# [Activity]
Lines to be reproduced exactly: the one that holds "injunction blocking the policy, as did" and all those after it through the end of the data. Include no others.

# [Extracted information]

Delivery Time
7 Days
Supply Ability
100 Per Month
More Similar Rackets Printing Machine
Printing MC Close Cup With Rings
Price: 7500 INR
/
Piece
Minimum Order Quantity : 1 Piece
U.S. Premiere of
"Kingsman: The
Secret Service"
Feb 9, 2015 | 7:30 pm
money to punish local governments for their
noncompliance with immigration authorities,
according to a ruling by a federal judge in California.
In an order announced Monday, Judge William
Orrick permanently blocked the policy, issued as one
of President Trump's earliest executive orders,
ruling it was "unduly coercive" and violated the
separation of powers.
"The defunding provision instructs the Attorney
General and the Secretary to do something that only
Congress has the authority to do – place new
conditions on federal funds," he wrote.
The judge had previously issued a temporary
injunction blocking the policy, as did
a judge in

# [Completed task]
injunction blocking the policy, as did
a judge in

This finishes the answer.